Work order: Track down every line below that holds "tokens" and copy it.

(Records from a collection)
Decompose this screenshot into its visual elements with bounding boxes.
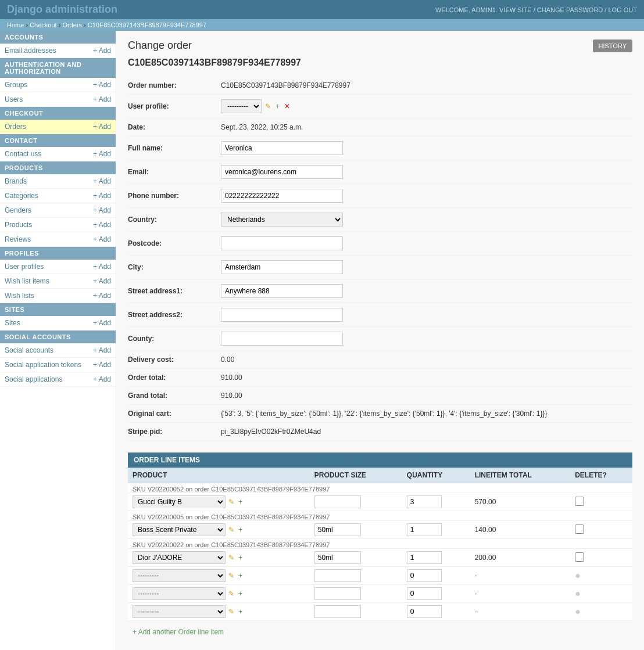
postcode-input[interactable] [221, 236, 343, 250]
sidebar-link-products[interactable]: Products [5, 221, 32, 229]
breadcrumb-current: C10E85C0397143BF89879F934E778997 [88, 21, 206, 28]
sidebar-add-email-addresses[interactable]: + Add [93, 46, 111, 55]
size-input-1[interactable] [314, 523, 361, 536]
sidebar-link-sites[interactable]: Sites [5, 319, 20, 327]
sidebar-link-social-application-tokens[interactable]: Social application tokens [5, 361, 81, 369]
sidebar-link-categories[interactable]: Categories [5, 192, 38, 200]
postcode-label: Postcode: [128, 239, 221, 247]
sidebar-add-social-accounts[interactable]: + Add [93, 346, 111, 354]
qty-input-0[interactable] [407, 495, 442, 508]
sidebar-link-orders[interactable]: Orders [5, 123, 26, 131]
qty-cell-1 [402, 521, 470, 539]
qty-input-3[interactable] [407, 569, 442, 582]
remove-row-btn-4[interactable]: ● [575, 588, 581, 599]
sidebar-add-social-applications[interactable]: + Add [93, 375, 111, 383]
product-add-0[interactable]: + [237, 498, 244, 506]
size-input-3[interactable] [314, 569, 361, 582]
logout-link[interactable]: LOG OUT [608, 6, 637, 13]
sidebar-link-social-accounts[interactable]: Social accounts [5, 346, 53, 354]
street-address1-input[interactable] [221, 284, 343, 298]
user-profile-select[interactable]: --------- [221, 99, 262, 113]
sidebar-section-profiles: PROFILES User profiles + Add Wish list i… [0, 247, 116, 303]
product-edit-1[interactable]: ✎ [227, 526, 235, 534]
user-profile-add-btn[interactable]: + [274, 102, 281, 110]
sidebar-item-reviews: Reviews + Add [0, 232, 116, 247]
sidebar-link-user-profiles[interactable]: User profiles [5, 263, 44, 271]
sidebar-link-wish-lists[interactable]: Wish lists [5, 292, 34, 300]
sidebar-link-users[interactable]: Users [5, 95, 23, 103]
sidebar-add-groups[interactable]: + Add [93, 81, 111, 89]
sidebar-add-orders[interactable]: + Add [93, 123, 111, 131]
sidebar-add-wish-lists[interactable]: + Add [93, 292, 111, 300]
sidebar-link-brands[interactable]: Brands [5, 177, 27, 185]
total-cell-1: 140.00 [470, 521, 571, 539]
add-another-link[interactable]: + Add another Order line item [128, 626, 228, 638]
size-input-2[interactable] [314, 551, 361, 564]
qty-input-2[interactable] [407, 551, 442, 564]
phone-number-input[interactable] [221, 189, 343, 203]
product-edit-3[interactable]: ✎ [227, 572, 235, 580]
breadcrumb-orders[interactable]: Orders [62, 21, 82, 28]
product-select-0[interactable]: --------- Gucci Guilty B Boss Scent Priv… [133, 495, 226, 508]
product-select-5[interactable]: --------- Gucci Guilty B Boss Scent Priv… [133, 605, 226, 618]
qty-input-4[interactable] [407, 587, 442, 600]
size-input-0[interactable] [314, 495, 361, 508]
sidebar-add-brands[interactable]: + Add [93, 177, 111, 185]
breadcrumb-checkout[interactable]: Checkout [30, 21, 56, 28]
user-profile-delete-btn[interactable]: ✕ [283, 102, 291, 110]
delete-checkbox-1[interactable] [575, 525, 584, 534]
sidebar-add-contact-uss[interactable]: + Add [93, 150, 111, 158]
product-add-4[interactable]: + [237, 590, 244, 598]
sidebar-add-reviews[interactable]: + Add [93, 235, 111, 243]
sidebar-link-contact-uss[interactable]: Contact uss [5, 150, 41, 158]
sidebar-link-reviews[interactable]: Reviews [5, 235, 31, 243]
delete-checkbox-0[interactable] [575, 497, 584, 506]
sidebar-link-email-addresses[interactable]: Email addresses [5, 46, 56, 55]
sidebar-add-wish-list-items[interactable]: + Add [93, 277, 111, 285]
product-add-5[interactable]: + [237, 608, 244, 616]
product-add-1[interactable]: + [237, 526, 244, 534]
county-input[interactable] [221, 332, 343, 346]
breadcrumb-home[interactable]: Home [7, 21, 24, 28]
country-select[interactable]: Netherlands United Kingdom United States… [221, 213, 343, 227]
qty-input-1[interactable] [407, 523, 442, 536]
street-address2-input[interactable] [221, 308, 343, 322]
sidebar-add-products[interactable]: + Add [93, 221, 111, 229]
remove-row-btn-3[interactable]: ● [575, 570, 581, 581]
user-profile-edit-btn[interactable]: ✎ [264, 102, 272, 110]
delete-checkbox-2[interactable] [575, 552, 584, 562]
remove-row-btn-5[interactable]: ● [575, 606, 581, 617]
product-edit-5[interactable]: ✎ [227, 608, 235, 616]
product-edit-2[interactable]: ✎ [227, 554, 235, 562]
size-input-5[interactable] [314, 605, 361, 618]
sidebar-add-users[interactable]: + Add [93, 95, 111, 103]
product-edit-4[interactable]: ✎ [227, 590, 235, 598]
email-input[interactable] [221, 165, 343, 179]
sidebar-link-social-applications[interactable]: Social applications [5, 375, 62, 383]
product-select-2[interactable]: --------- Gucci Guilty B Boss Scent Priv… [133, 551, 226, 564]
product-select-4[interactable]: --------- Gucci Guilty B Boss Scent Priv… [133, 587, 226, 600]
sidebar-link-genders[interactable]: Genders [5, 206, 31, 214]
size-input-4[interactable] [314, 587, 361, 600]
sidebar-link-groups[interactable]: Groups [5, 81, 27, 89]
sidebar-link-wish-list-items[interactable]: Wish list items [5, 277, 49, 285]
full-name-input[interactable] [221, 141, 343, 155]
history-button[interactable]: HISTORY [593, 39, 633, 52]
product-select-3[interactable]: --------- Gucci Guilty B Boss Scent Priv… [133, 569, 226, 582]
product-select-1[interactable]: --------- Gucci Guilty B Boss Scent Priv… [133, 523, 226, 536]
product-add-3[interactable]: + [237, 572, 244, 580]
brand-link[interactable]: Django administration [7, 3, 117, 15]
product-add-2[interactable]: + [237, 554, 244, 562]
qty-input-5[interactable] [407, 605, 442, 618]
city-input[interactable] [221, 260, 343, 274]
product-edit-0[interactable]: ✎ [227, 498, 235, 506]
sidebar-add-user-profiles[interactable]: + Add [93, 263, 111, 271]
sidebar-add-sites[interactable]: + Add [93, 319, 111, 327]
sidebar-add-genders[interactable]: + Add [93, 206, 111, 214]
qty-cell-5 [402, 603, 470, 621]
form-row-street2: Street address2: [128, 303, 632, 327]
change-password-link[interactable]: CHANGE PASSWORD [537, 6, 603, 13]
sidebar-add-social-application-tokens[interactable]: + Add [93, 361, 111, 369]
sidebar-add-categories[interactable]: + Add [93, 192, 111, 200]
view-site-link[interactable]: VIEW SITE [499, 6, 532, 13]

Solution to this exercise:
sidebar-link-social-application-tokens[interactable]: Social application tokens [5, 361, 81, 369]
sidebar-add-social-application-tokens[interactable]: + Add [93, 361, 111, 369]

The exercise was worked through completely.